(Page layout parsing data)
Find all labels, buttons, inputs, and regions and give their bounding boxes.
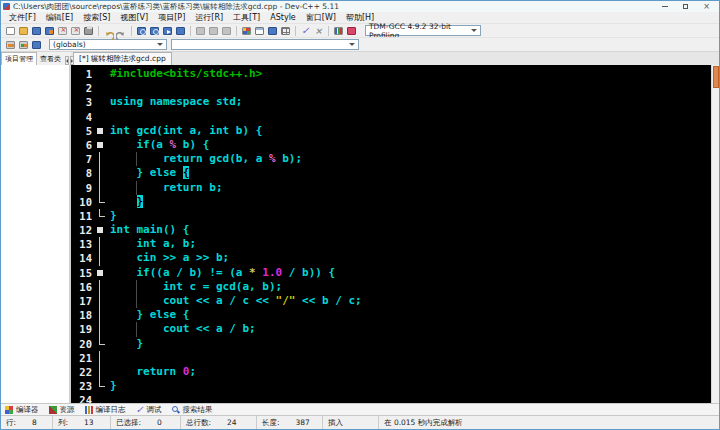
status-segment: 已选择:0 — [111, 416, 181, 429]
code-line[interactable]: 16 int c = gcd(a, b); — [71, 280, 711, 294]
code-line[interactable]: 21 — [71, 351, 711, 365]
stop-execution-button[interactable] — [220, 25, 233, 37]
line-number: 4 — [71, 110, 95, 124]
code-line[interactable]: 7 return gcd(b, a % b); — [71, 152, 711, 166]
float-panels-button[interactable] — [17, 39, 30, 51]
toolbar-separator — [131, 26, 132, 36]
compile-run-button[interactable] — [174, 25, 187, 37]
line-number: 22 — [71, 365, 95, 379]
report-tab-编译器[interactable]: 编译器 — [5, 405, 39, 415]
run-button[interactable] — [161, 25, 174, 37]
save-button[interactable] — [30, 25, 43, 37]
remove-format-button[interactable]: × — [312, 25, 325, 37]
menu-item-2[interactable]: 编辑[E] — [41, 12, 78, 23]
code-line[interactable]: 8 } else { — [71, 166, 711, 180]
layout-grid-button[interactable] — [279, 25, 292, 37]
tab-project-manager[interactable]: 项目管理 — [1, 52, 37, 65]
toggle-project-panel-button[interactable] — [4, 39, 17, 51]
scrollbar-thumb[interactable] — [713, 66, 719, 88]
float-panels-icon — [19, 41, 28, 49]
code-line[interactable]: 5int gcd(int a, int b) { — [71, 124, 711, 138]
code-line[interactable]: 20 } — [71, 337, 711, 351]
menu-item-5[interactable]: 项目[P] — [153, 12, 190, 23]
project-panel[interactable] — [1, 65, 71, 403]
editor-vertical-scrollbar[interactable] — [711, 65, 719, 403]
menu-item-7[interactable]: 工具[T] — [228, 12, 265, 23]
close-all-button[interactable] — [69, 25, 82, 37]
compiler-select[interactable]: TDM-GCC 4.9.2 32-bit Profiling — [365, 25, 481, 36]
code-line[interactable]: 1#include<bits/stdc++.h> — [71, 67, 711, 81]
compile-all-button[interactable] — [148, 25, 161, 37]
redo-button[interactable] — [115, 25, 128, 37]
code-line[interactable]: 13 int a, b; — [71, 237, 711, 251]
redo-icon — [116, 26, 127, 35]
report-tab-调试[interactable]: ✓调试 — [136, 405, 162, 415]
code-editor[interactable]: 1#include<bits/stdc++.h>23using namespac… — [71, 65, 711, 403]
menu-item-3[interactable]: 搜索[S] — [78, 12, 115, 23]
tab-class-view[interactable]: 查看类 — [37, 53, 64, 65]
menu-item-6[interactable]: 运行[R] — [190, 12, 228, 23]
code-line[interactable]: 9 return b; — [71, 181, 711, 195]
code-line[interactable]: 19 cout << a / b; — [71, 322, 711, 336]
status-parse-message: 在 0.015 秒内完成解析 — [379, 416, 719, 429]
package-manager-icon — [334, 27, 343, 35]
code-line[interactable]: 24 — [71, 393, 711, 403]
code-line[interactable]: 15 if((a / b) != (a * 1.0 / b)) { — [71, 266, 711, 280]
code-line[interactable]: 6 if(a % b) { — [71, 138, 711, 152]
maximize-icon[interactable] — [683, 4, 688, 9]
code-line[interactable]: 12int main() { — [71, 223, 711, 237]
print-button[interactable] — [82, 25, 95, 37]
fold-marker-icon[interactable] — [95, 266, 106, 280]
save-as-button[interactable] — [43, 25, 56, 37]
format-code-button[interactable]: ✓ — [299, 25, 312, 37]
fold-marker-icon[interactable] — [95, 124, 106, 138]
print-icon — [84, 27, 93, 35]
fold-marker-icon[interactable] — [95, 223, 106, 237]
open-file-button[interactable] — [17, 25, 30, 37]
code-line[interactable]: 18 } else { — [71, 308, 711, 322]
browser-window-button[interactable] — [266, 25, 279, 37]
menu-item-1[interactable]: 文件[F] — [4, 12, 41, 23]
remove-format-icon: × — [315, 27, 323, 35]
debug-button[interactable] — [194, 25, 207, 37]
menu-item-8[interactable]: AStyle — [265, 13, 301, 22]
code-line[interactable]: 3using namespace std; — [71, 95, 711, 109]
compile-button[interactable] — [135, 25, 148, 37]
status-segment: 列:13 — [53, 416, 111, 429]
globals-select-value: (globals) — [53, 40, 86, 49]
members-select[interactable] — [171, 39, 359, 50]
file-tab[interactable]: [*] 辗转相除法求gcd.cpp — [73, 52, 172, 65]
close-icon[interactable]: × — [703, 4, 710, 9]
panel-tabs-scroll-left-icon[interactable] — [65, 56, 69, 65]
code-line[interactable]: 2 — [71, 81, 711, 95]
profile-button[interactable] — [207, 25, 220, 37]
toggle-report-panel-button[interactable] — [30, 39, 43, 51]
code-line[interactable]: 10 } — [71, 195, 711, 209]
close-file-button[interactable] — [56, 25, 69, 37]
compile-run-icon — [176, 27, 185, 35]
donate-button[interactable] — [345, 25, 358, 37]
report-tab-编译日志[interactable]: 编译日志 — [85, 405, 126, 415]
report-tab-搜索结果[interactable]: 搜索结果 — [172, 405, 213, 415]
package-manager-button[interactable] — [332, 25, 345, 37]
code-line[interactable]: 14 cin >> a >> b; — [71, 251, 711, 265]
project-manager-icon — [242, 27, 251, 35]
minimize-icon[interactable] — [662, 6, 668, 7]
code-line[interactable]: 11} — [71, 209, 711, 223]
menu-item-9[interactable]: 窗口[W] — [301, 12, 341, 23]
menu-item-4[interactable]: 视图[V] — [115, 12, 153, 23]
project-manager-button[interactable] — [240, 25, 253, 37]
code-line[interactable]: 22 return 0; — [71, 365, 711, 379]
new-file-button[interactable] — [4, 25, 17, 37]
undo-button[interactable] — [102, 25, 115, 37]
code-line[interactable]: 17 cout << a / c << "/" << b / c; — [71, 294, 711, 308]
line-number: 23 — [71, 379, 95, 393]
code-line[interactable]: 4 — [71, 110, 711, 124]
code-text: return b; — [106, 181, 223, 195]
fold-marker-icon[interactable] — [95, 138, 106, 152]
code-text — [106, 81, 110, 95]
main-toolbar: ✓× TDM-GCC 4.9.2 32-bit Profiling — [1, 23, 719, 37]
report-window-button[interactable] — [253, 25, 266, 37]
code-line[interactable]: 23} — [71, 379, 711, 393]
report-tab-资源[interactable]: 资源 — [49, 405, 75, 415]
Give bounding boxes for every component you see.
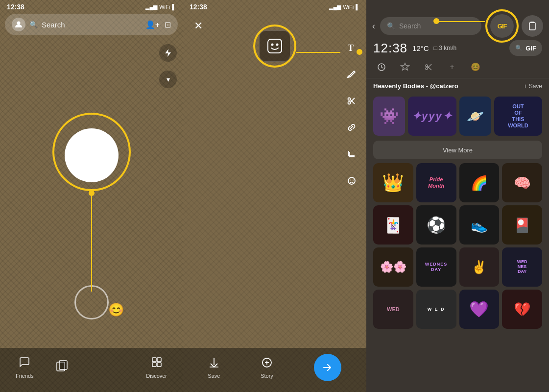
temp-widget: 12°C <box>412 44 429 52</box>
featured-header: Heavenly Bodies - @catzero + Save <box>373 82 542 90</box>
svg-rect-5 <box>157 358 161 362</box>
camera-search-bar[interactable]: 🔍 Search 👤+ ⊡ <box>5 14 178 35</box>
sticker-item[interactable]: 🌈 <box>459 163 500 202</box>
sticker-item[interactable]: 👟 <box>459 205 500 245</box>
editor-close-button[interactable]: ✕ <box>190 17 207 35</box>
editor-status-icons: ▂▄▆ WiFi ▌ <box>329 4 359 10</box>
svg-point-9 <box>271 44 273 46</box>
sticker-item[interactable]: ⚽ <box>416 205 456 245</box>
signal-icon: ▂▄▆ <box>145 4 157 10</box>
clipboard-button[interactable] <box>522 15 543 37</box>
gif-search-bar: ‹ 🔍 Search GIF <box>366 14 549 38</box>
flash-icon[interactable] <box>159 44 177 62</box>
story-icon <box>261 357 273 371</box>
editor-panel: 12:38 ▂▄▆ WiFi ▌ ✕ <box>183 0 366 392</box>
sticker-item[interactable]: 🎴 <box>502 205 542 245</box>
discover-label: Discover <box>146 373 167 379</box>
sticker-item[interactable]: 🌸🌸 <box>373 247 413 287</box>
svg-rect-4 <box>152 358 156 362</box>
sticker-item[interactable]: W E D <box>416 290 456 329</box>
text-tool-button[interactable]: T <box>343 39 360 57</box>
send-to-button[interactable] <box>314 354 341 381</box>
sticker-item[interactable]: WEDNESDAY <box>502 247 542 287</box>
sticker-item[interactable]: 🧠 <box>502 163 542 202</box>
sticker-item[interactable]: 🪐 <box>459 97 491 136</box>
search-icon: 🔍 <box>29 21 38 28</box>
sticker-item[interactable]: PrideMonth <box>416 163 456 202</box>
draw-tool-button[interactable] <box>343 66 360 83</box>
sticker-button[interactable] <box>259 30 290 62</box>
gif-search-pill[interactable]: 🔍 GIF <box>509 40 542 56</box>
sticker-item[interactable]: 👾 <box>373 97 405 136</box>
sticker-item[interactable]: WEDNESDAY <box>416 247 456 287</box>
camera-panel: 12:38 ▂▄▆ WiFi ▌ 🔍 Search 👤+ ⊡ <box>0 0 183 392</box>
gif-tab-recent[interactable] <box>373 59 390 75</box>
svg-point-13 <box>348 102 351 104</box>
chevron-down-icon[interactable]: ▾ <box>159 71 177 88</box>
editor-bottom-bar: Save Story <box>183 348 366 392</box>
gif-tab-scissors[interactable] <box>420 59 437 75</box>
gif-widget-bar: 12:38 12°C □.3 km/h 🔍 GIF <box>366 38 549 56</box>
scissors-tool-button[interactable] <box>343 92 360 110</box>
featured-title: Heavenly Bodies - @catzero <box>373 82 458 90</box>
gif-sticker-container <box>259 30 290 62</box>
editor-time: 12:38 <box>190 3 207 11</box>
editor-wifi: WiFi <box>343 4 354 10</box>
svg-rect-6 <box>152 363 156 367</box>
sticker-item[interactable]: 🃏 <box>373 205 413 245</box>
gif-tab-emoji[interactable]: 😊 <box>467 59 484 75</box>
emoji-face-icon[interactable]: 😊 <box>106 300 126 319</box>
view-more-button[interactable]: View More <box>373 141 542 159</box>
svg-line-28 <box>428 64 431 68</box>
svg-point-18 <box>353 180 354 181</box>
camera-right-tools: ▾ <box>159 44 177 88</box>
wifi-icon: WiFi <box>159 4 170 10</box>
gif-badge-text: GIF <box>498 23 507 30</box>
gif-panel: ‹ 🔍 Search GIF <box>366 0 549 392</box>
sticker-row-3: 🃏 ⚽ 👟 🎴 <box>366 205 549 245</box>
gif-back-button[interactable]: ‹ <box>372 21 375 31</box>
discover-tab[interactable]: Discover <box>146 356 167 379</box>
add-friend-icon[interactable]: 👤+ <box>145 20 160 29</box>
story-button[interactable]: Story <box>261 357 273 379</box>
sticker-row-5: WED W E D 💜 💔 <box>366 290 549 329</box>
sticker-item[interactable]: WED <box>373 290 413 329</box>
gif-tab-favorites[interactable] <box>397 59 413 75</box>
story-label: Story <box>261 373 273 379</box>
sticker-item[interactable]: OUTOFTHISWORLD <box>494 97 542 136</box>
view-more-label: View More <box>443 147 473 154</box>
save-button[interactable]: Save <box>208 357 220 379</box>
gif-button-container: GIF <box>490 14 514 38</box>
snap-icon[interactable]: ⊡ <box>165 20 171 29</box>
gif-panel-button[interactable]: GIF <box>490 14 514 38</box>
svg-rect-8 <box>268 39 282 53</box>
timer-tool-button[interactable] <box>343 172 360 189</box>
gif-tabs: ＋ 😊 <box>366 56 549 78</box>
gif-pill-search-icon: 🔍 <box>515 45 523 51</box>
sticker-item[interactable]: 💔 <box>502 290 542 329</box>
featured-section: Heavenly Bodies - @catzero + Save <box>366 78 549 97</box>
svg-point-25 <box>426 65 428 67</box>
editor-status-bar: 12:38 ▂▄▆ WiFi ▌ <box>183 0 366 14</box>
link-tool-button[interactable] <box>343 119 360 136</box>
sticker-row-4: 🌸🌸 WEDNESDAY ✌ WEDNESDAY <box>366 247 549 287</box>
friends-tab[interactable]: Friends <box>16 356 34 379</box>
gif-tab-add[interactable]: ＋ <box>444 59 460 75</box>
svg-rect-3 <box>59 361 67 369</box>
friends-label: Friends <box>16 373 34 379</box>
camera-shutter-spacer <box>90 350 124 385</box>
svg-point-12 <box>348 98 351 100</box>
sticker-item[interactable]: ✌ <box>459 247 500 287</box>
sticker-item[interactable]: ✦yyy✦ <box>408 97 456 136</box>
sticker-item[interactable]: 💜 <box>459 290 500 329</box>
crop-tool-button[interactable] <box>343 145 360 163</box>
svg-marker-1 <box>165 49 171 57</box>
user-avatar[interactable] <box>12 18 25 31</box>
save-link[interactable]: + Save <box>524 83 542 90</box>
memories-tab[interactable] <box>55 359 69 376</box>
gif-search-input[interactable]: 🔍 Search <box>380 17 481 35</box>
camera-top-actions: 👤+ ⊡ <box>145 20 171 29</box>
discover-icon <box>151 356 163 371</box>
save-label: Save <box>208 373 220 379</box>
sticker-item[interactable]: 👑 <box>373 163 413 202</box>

→ ASSIGNMENT
Look through the data above and return each line where the string "report" occurs.

→ FINISHED EXERCISE
report-tab-编译器[interactable]: 编译器 — [5, 405, 39, 415]
report-tab-调试[interactable]: ✓调试 — [136, 405, 162, 415]
toggle-report-panel-button[interactable] — [30, 39, 43, 51]
report-tab-编译日志[interactable]: 编译日志 — [85, 405, 126, 415]
report-tab-搜索结果[interactable]: 搜索结果 — [172, 405, 213, 415]
report-window-button[interactable] — [253, 25, 266, 37]
report-tab-资源[interactable]: 资源 — [49, 405, 75, 415]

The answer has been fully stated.